Comment définir la causalité dans la théorie B du temps?

C’est en fait une question très délicate, car pour y répondre de manière satisfaisante, il faudrait construire un système complet de métaphysique compatible avec le temps de la théorie B.
Je ne peux certes pas en promettre autant, mais je pense pouvoir décrire certaines caractéristiques probables d’un tel système.


La théorie physique qui suggère le plus fortement la validité du temps de la théorie B, la relativité générale, suggère heureusement également une approche permettant de redéfinir de manière appropriée la causalité (ou plutôt de dissoudre la nécessité de la causer).

En GR, tout se déplace en “lignes droites”: les interactions gravitationnelles observées sont causées par la courbure de l’espace-temps. À condition qu’une certaine forme du principe holographique machien soit justifiée, nous pouvons dire que cette courbure existe dans une définition mutuelle avec la distribution spatiale de l’énergie ( c. -à- d . Que la connaissance complète de l’un est la connaissance complète de l’autre).

Cela signifie, du moins pour la pesanteur, que nous n’avons pas à nous soucier de trouver des justifications métaphysiques pour justifier des “actions à distance” fantasmagoriques: il suffit d’autoriser 1.) que les choses bougent et 2.) que la définition mutuelle continuelle de l’espace-temps et de l’énergie “plie” “des lignes droites” telles que nous percevons des relations occasionnelles dans la danse cosmique.

Cela nous laisse encore avec trois autres “forces” fondamentales mais, aux fins de discussion, supposons qu’une théorie de la physique unifiée permettra à nos conclusions de s’appliquer universellement (bien que, dans l’état actuel des choses, le manque de temps pose problème Mécanique quantique). Nous pouvons indiquer que notre capacité à formuler n’importe quel problème physique sous la forme d’un lagrangien, décrivant les problèmes en termes de contenu énergétique et de contraintes, comme une justification (plutôt faible).

Toute la définition mutuelle semble irréductible, puisque l’ existence et la différenciation sont les deux axiomes fondamentaux que nous ne pouvons littéralement pas contourner. Nous ne pouvons tout simplement pas demander à juste titre: “Pourquoi?”; Même si la “réalité” était une sorte d’unité indifférenciée, nous sommes épistémologiquement liés à la différenciation comme condition préalable à toute information.

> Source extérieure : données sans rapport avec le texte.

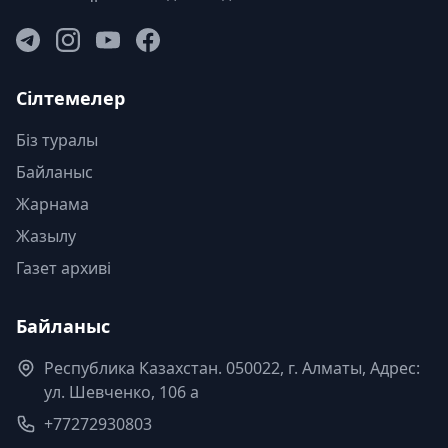
Сілтемелер
Біз туралы
Байланыс
Жарнама
Жазылу
Газет архиві
Байланыс
Республика Казахстан. 050022, г. Алматы, Адрес:
ул. Шевченко, 106 а
+77272930803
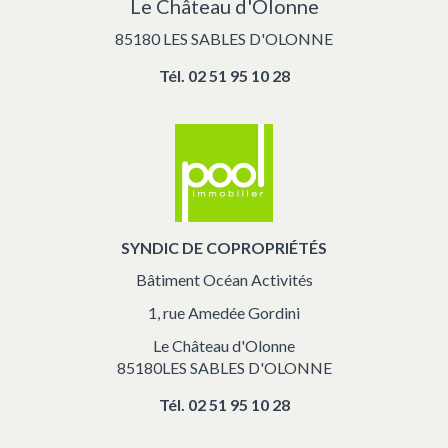
Le Château d'Olonne
85180 LES SABLES D'OLONNE
Tél.
02 51 95 10 28
SYNDIC DE COPROPRIÉTÉS
Bâtiment Océan Activités
1, rue Amedée Gordini
Le Château d'Olonne
85180LES SABLES D'OLONNE
Tél.
02 51 95 10 28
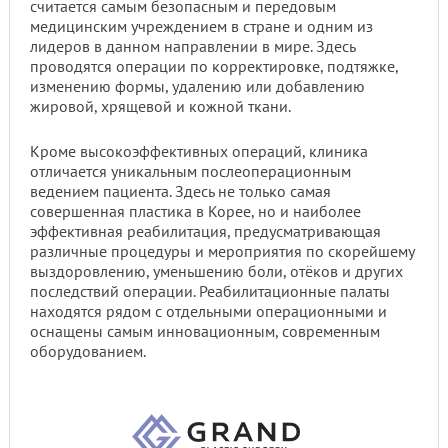
считается самым безопасным и передовым
медицинским учреждением в стране и одним из
лидеров в данном направлении в мире. Здесь
проводятся операции по корректировке, подтяжке,
изменению формы, удалению или добавлению
жировой, хрящевой и кожной ткани.
Кроме высокоэффективных операций, клиника
отличается уникальным послеоперационным
ведением пациента. Здесь не только самая
совершенная пластика в Корее, но и наиболее
эффективная реабилитация, предусматривающая
различные процедуры и мероприятия по скорейшему
выздоровлению, уменьшению боли, отёков и других
последствий операции. Реабилитационные палаты
находятся рядом с отдельными операционными и
оснащены самым инновационным, современным
оборудованием.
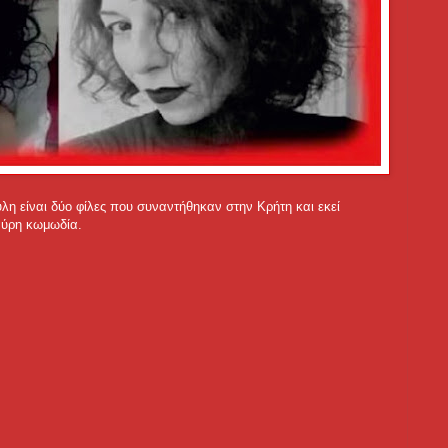
λη είναι δύο φίλες που συναντήθηκαν στην Κρήτη και εκεί
αύρη κωμωδία.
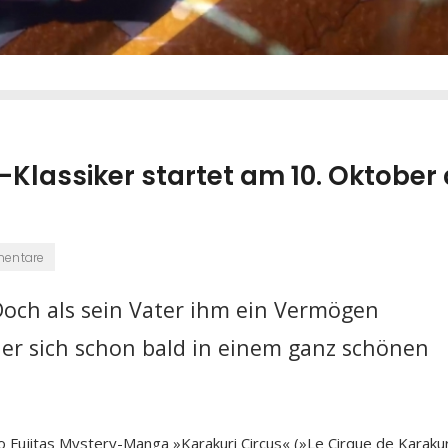
-Klassiker startet am 10. Oktober 
mentare
Doch als sein Vater ihm ein Vermögen
s er sich schon bald in einem ganz schönen
Fujitas Mystery-Manga »Karakuri Circus« (»Le Cirque de Karakur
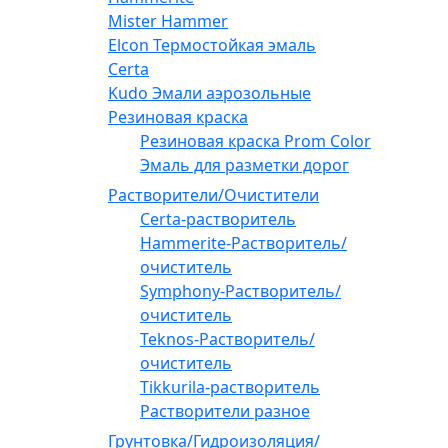
Mister Hammer
Elcon Термостойкая эмаль
Certa
Kudo Эмали аэрозольные
Резиновая краска
Резиновая краска Prom Color
Эмаль для разметки дорог
Растворители/Очистители
Certa-растворитель
Hammerite-Растворитель/
очиститель
Symphony-Растворитель/
очиститель
Teknos-Растворитель/
очиститель
Tikkurila-растворитель
Растворители разное
Грунтовка/Гидроизоляция/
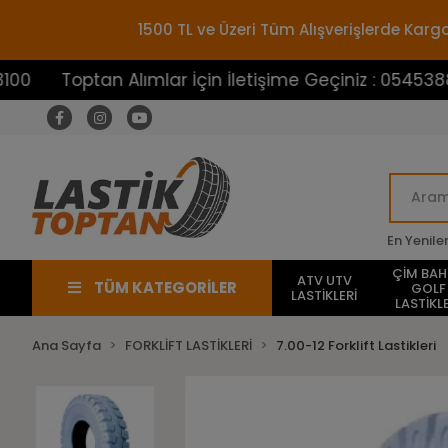
1500 TL ve Üzeri Tüm Alışverişlerde Ka
ptan Alımlar İçin İletişime Geçiniz : 05453883100
En Yenile
ÇİM BA
ATV UTV
TÜM KATEGORİLER
GOLF
LASTİKLERİ
LASTİKLE
Ana Sayfa
FORKLİFT LASTİKLERİ
7.00-12 Forklift Lastikleri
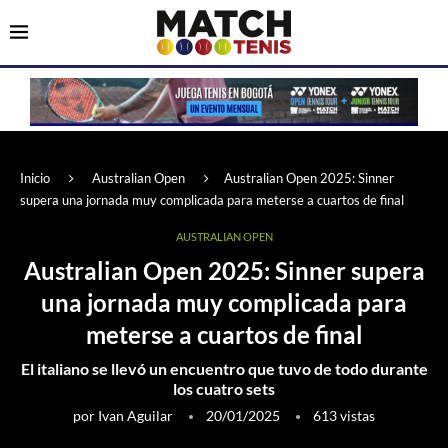
Inicio
Australian Open
Australian Open 2025: Sinner
supera una jornada muy complicada para meterse a cuartos de final
AUSTRALIAN OPEN
Australian Open 2025: Sinner supera
una jornada muy complicada para
meterse a cuartos de final
El italiano se llevó un encuentro que tuvo de todo durante
los cuatro sets
por
Ivan Aguilar
20/01/2025
613
vistas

Cependant, on peut toujours demander comment le mouvement est justifié. Il n’y a rien dans la différenciation qui nécessite du dynamisme.

Appel aux ressources génétiques: comme il n’existe pas de cadre de référence préféré, le temps est un artefact de mouvement relatif (raison pour laquelle il suggère tout d’abord le temps de la théorie B). Ainsi, dans le sens d’une hiérarchie des concepts ontologiques, le mouvement apparaît antérieur au temps.


À ce stade, ce que nous avons est cohérent mais si totalement étranger à l’esprit humain qu’il défie quasiment toute conception.

L’énergie et l’espace-temps sont équivalents? L’énergie a le mouvement, mais nous ne pouvons pas vraiment définir le mouvement en termes de distance par unité de temps car le temps est un artefact de la comparaison de mouvement et nous ne pouvons pas non plus vraiment définir la distance car elle dépend également du mouvement (contraction de Lorentz)?

Nous pouvons continuer à chercher des explications plus profondes, mais nous avons atteint le point où la raison pour laquelle ces questions cessent d’être une question sérieuse. Il n’y a pas de causalité. Il n’y a pas de temps sous-jacent (seulement un artefact), sauf dans le sens le plus large de “présent toujours éveillé”.

Bien que l’esprit humain rechigne à l’idée, accepter la portée limitée de la raison pour laquelle est peut-être la plus grande leçon à tirer de tout cela est peut-être.

Comme je le disais, une question délicate. Il y a bien sûr des arguments insensés sur la validité d’affirmer une correspondance métaphysique entre des théories physiques et une réalité externe supposée, mais je les ai délibérément évitées.

J’espère avoir stimulé la réflexion.